Megan Benka-Coker, Gettysburg College – Evaluating Real-World Global Health Interventions

On Gettysburg College Week:  How people cook in their homes can have consequences.

Megan Benka-Coker, assistant professor of health sciences, examines one method with the potential to help cut down the risks in hard to reach areas.

Dr. Benka-Coker is an Assistant Professor in the Health Sciences Department at Gettysburg College. She is an environmental epidemiologist and global health researcher. Her research primarily focuses on household energy and cooking, evaluating cleaner-burning cookstove technologies and the potential to improve population-level health.

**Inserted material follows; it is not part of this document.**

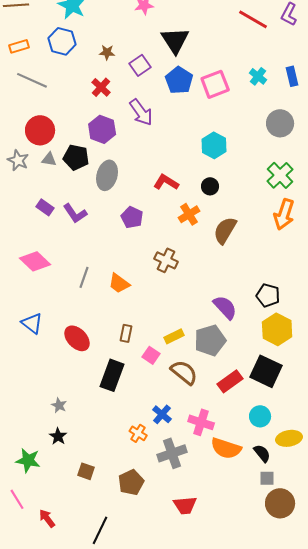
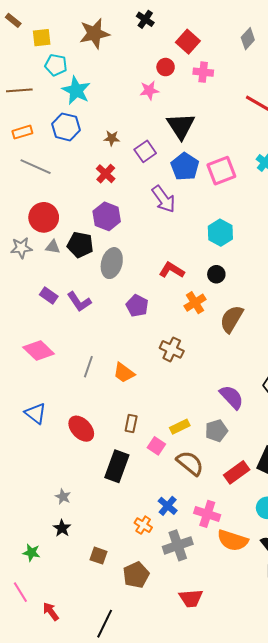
purple arrow: (141, 112) -> (164, 199), moved
gray star: (18, 160) -> (21, 248), turned -30
gray pentagon: (210, 340) -> (216, 431), size x0.7
green star: (28, 460) -> (31, 553), size x0.7
brown square: (86, 471) -> (99, 556), moved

She has worked with interdisciplinary teams in West and East Africa and Central America to try to understand the multi-faceted energy challenges facing communities.

Evaluating Real-World Global Health Interventions

Approximately 2.4 billion people, cook and heat their homes with biomass fuels, including firewood, charcoal, and animal dung. The smoke produced from the inefficient combustion of fuels results in household air pollution, and an estimated 3 million deaths every year. Access to clean fuels and technologies is an important step to improving livelihoods and reducing the health burden, but there are significant challenges in making the technologies available and affordable. Many research studies have explored cookstove fuel and technology interventions, studying the emissions, exposures, acceptability, affordability, and ultimate adoption of the technology. Although our field continues to learn about adoption, one piece that often remains unknown is what happens after the research is over. Do these cookstove interventions ultimately make a long-lasting difference in the lives of families?

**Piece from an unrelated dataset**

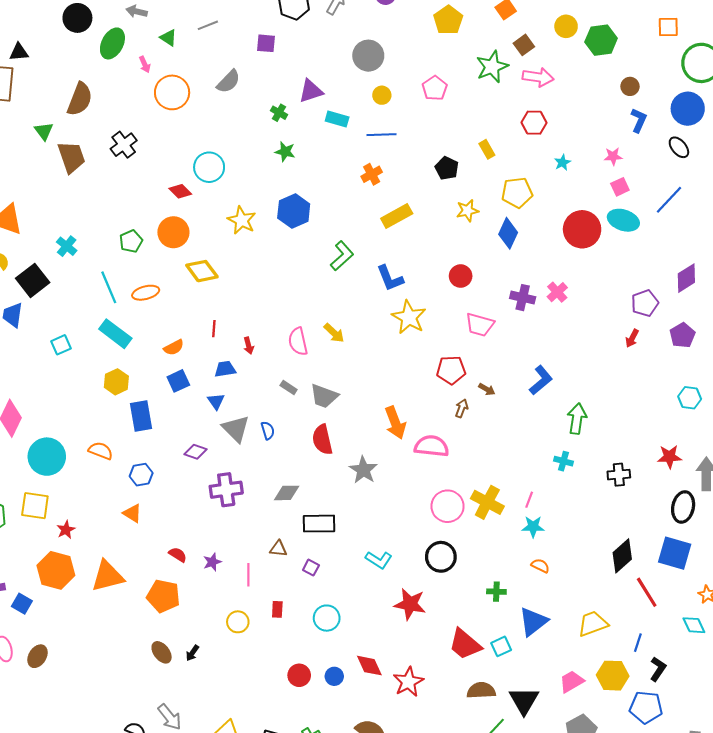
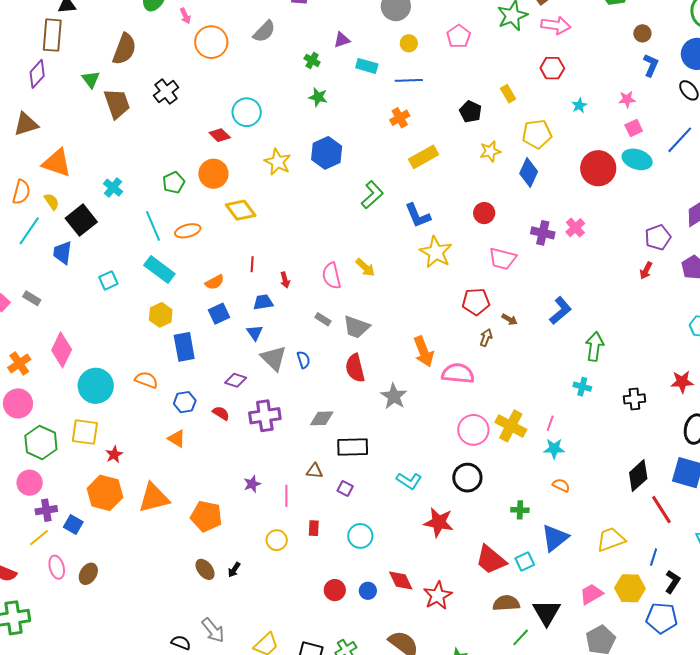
purple triangle: (311, 91) -> (342, 40), size x0.7
red semicircle: (178, 555) -> (221, 413), moved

In our current research, partners from the US, Netherlands, and Ghana have returned to the site of a large community-based cookstove intervention in Ghana completed 3 years earlier to ask: “Where are they now”? Our goal is to document and understand factors related sustained stove use among households that received cleaner burning charcoal stoves and liquid petroleum gas stoves. 

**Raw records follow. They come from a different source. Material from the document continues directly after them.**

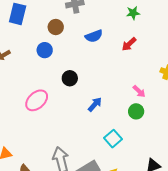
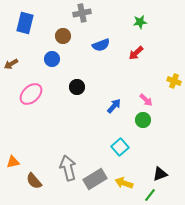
pink ellipse: (37, 100) -> (31, 94), moved
blue arrow: (95, 104) -> (114, 106), moved

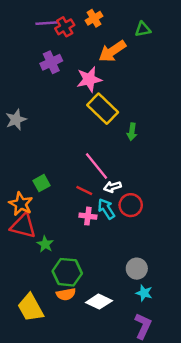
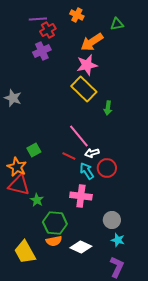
orange cross: (94, 18) -> (77, 15), turned -32
red cross: (65, 27) -> (48, 30), moved
pink star: (89, 79) -> (87, 65), moved
gray star: (16, 120) -> (13, 98), turned -30
pink cross: (88, 216) -> (81, 196), moved, size x1.5

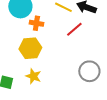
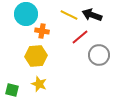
gray circle: (89, 71) -> (99, 55), moved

We have just completed data collection and revisited 70 households from the previous study. Each household completed 24-hour personal exposure monitoring, stove use monitoring, and an extensive survey about their sustained utilization of their intervention stove. We seek to understand whether households continued use of their clean fuels and technologies, reverted back to polluting sources, or adopted additional new technologies. We will look to investigate what factors drove their decisions and how their levels of exposure to household air pollution compare to the early intervention. Ultimately, we hope to inform future research and policy around the long-term impacts of cookstove projects and interventions.